US Secretary of State John Kerry yesterday condemned the sentences handed down by an Egyptian court against three Al-Jazeera journalists and 15 others.
During his visit to Iraq, Kerry denounced the verdicts as “chilling”, “draconian” and “a deeply disturbing set-back to Egypt’s transition”. He said the trial “lacked many fundamental norms of due process.”
“Injustices like these simply cannot stand if Egypt is to move forward in the way that President Al-Sisi and Foreign Minister Shoukry told me just yesterday that they aspire to see their country advance,” Kerry added.
“As I shared with President Al-Sisi during my visit to Cairo, the long term success of Egypt and its people depends on the protection of universal human rights, and a real commitment to embracing the aspirations of the Egyptians for a responsive government,” Kerry said.
“Egyptian society is stronger and sustainable when all of its citizens have a say and a stake in its success. Today’s verdicts fly in the face of the essential role of civil society, a free press, and the real rule of law. I spoke with Foreign Minister Shoukry again today to make very clear our deep concerns about these convictions and sentences.
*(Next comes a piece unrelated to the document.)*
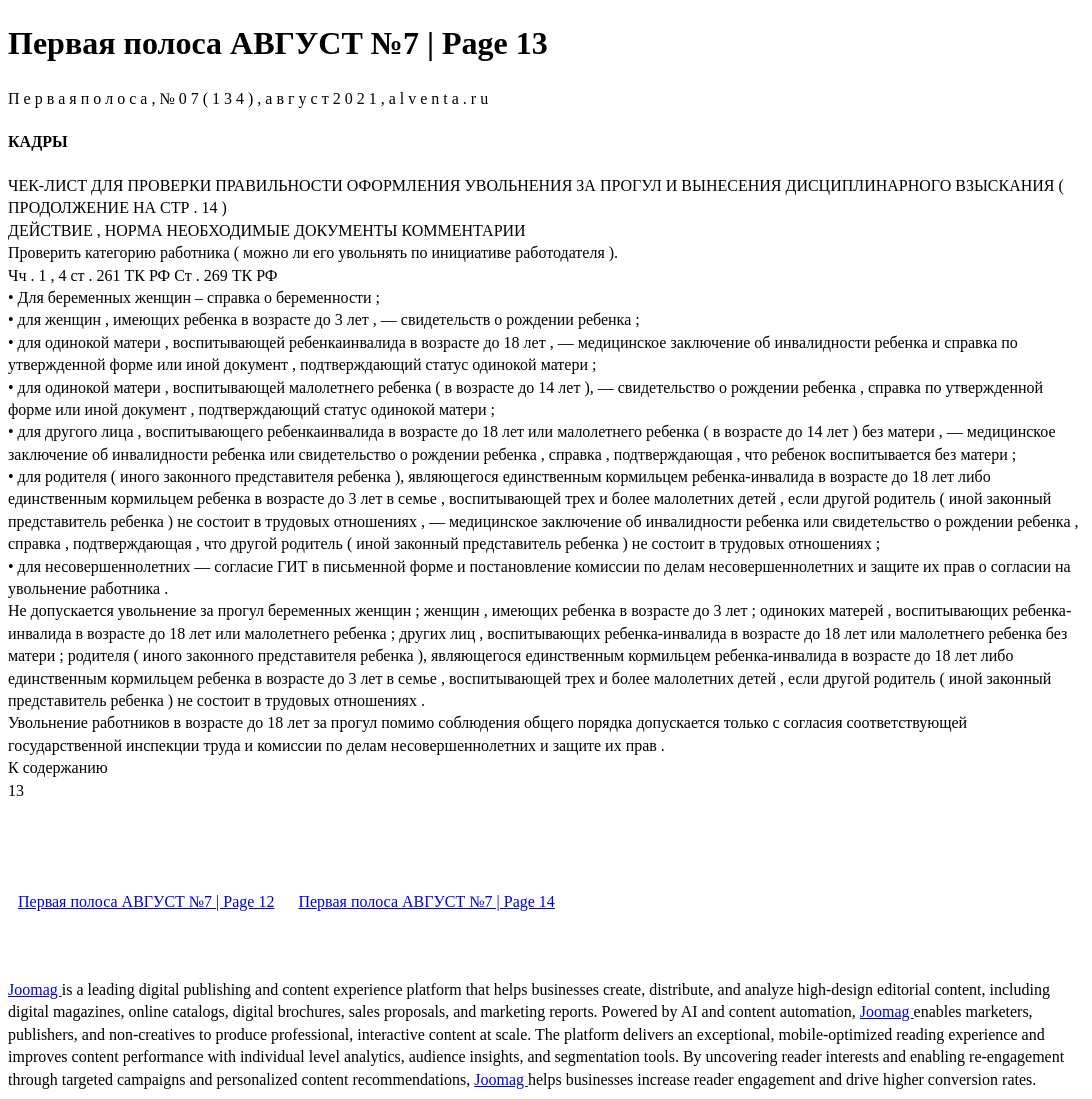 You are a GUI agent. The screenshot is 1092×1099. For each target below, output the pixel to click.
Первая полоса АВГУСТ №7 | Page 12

“Yesterday, President Al-Sisi and I frankly discussed these issues and his objectives at the start of his term as president,” he continued. “I call on him to make clear, publicly, his government’s intention to observe Egypt’s commitment to the essential role of civil society, a free press and the rule of law. The Egyptian government should review all of the political sentences and verdicts pronounced during the last few years and consider all available remedies, including pardons.”
Meanwhile, Australian Foreign Minister Julie Bishop expressed her government’s shock at the sentencing of Australian journalist Peter Greste to seven years in prison. She said: “The Australian government simply cannot understand it based on the evidence that was presented in the case.”
Britain, the Netherlands and Australia summoned Egyptian ambassadors in protest against the verdicts.
British Foreign Secretary William Hague said on Twitter yesterday: “Egypt should review unacceptable sentences against Egyptian and international journalists and show commitment to freedom of the press.”
A statement on the Facebook page of the Dutch embassy in Cairo said: “The Netherlands is very disappointed in the verdict pronounced by the Egyptian judge against the Dutch journalist Rena Netjes.”
It added that the Dutch Minister of Foreign Affairs Frans Timmermans said Netjes “did not have a fair trial”.
“The Netherlands is taking this matter very seriously. Mr Timmermans has summoned the Egyptian Ambassador and will discuss the matter today in Luxembourg with his European counterparts,” the statement added.